Sólo Cora recordó lo que le dijo el explorador al marcharse, y siempre que tuvo la oportunidad doblaba y rompía todas las ramas a su alcance. Con todo, la cuidadosa vigilancia de los indios dificultaba su labor y la ponía en serio peligro. A menudo desistía en su empeño al darse cuenta de que podrían descubrirla; fue necesario fingir algún tropiezo u otra dificultad propia de mujeres. En cierta ocasión, pudo romper con éxito la rama de un zumaque de considerable tamaño, dejando caer uno de sus guantes al mismo tiempo. Esta señal, que podría servir de rastro, fue detectada por uno de los escoltas indios, quien de forma inmediata recogió la prenda —no sin romper también todas las demás ramas del arbusto, dándole el aspecto de haber sido destrozado por algún animal salvaje que se hubiera enganchado en él—. Tras esto, adoptó un gesto amenazante, colocando la mano sobre su tomahawk, advirtiendo de este modo contra cualquier otro intento de dejar pistas en el camino.
Dado que ambos grupos, tanto el de Maqua como el del jefe corpulento, llevaban caballos consigo, sus huellas no servirían para distinguir el bando que llevaba los prisioneros de aquél que iba en dirección contraria.
Heyward habría podido demostrar alguna disconformidad si su mirada se hubiese cruzado con la de Magua.
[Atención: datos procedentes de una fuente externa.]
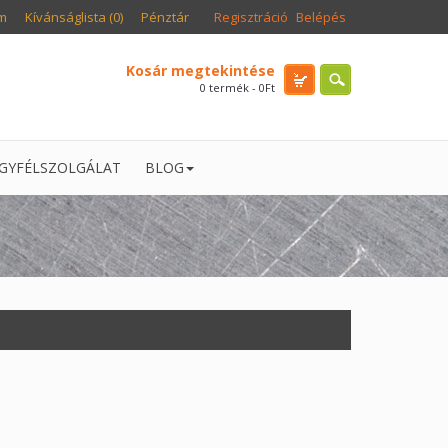
m
Kívánságlista (0)
Pénztár
Regisztráció
Belépés
Kosár megtekintése
0 termék - 0Ft
GYFÉLSZOLGÁLAT
BLOG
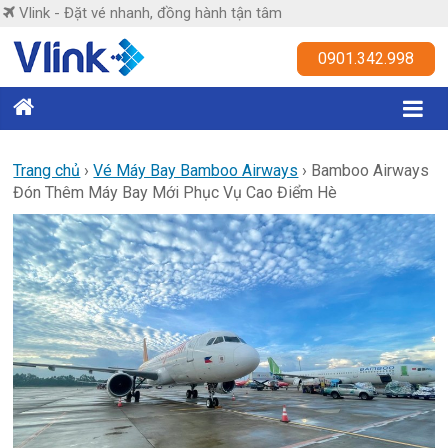
Skip
Vlink - Đặt vé nhanh, đồng hành tận tâm
to
content
Vlink
0901.342.998
Đặt
vé
nhanh,
Trang chủ
›
Vé Máy Bay Bamboo Airways
›
Bamboo Airways
Đón Thêm Máy Bay Mới Phục Vụ Cao Điểm Hè
đồng
hành
tận
tâm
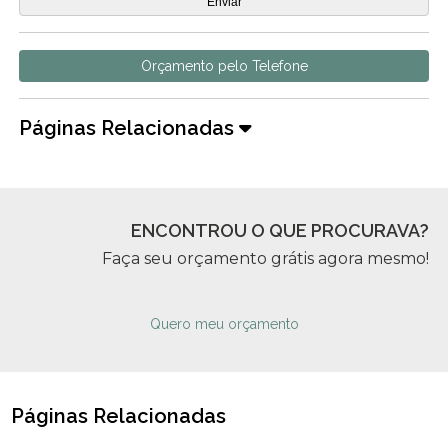
Orçamento pelo Telefone
Páginas Relacionadas
ENCONTROU O QUE PROCURAVA?
Faça seu orçamento grátis agora mesmo!
Quero meu orçamento
Páginas Relacionadas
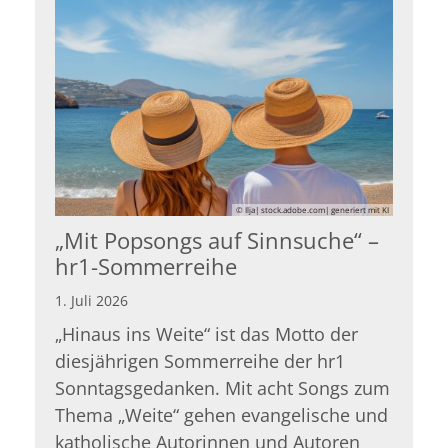
© Ilja| stock.adobe.com| generiert mit KI
„Mit Popsongs auf Sinnsuche“ –
hr1-Sommerreihe
1. Juli 2026
„Hinaus ins Weite“ ist das Motto der
diesjährigen Sommerreihe der hr1
Sonntagsgedanken. Mit acht Songs zum
Thema „Weite“ gehen evangelische und
katholische Autorinnen und Autoren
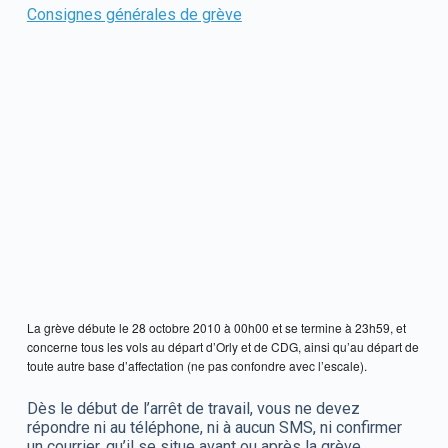
Consignes générales de grève
La grève débute le 28 octobre 2010 à 00h00 et se termine à 23h59, et
concerne tous les vols au départ d’Orly et de CDG, ainsi qu’au départ de
toute autre base d’affectation (ne pas confondre avec l’escale).
Dès le début de l’arrêt de travail, vous ne devez
répondre ni au téléphone, ni à aucun SMS, ni confirmer
un courrier, qu’il se situe avant ou après la grève.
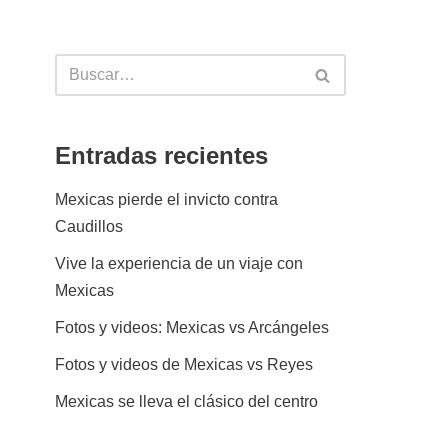
Entradas recientes
Mexicas pierde el invicto contra
Caudillos
Vive la experiencia de un viaje con
Mexicas
Fotos y videos: Mexicas vs Arcángeles
Fotos y videos de Mexicas vs Reyes
Mexicas se lleva el clásico del centro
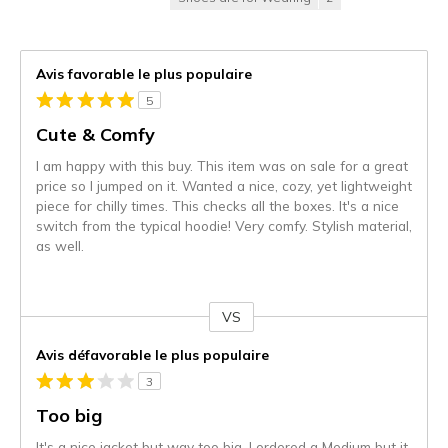
Avis favorable le plus populaire
5
Cute & Comfy
I am happy with this buy. This item was on sale for a great
price so I jumped on it. Wanted a nice, cozy, yet lightweight
piece for chilly times. This checks all the boxes. It's a nice
switch from the typical hoodie! Very comfy. Stylish material,
as well.
VS
Coup
de
Avis défavorable le plus populaire
projecteur
3
sur
les
Too big
critiques
It's a nice jacket but way too big. I ordered a Medium but it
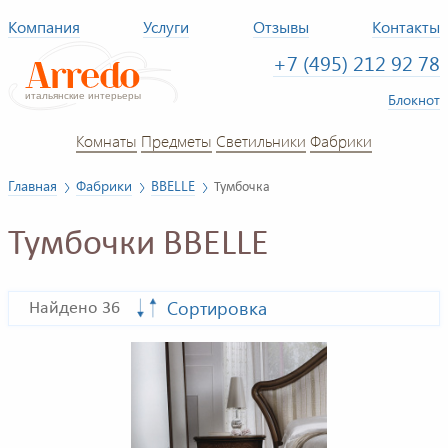
Компания
Услуги
Отзывы
Контакты
+7 (495) 212 92 78
Блокнот
Комнаты
Предметы
Светильники
Фабрики
Главная
Фабрики
BBELLE
Тумбочка
Тумбочки BBELLE
Сортировка
Найдено 36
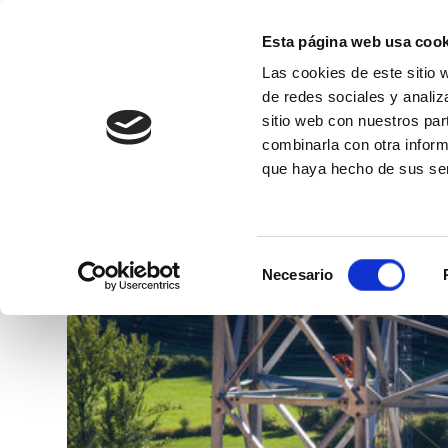
Esta página web usa cook
Las cookies de este sitio 
de redes sociales y analiz
sitio web con nuestros par
combinarla con otra inform
Conócenos
que haya hecho de sus ser
Forros de protección d
Selección
Necesario
de
consentimiento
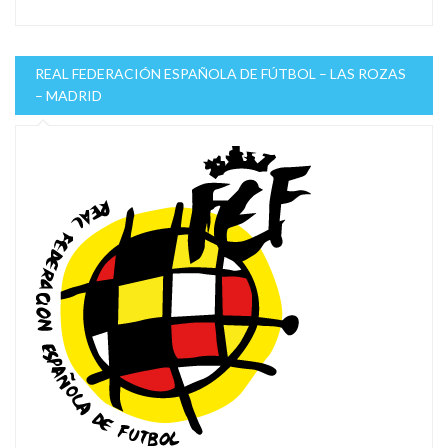
REAL FEDERACIÓN ESPAÑOLA DE FÚTBOL – LAS ROZAS
– MADRID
No obstante, el salvaje apenas se dignó a mirar a ninguno de los que le seguían, ni mucho menos dirigirles la palabra. Utilizando el sol como única referencia, o en todo caso guiándose por elementos que sólo son visibles a los ojos de un indio, siguió su camino a través de los claros rodeados de pinos, así como por algún pequeño valle frondoso, algún riachuelo y por encima de varias colinas; siempre llevado por la precisión del instinto y una vista tan aguda como la de las aves. En ningún momento dio señales de verse asaltado por la duda. No importaba que el camino estuviese despejado, apenas perceptible o incluso totalmente oculto; ninguna situación le hizo aminorar la marcha ni vacilar en la persecución de su objetivo. Parecía incansable. Siempre que los agotados viajeros levantaban la vista del suelo cubierto por hojas secas, lo veían al frente, confundiéndose su oscura silueta con las formas de los árboles, la cabeza siempre dirigida hacia adelante y la pluma que la cubría revoloteando al viento por la rapidez con la que se movía el nativo.
Sin embargo, todo este empeño y toda esta sagacidad tenían un fin. Tras pasar por un valle escondido, a través del cual corría un meandro, ascendió repentinamente por una colina tan empinada que las hermanas tuvieron que bajar de sus monturas para poder superarla. Cuando llegaron a la cima, se encontraron sobre tierra plana y ligeramente poblada por árboles, uno de los cuales sirvió de lugar de descanso para Magua, quien se acomodó bajo su sombra como si estuviese dispuesto a dejar que los demás también descansaran.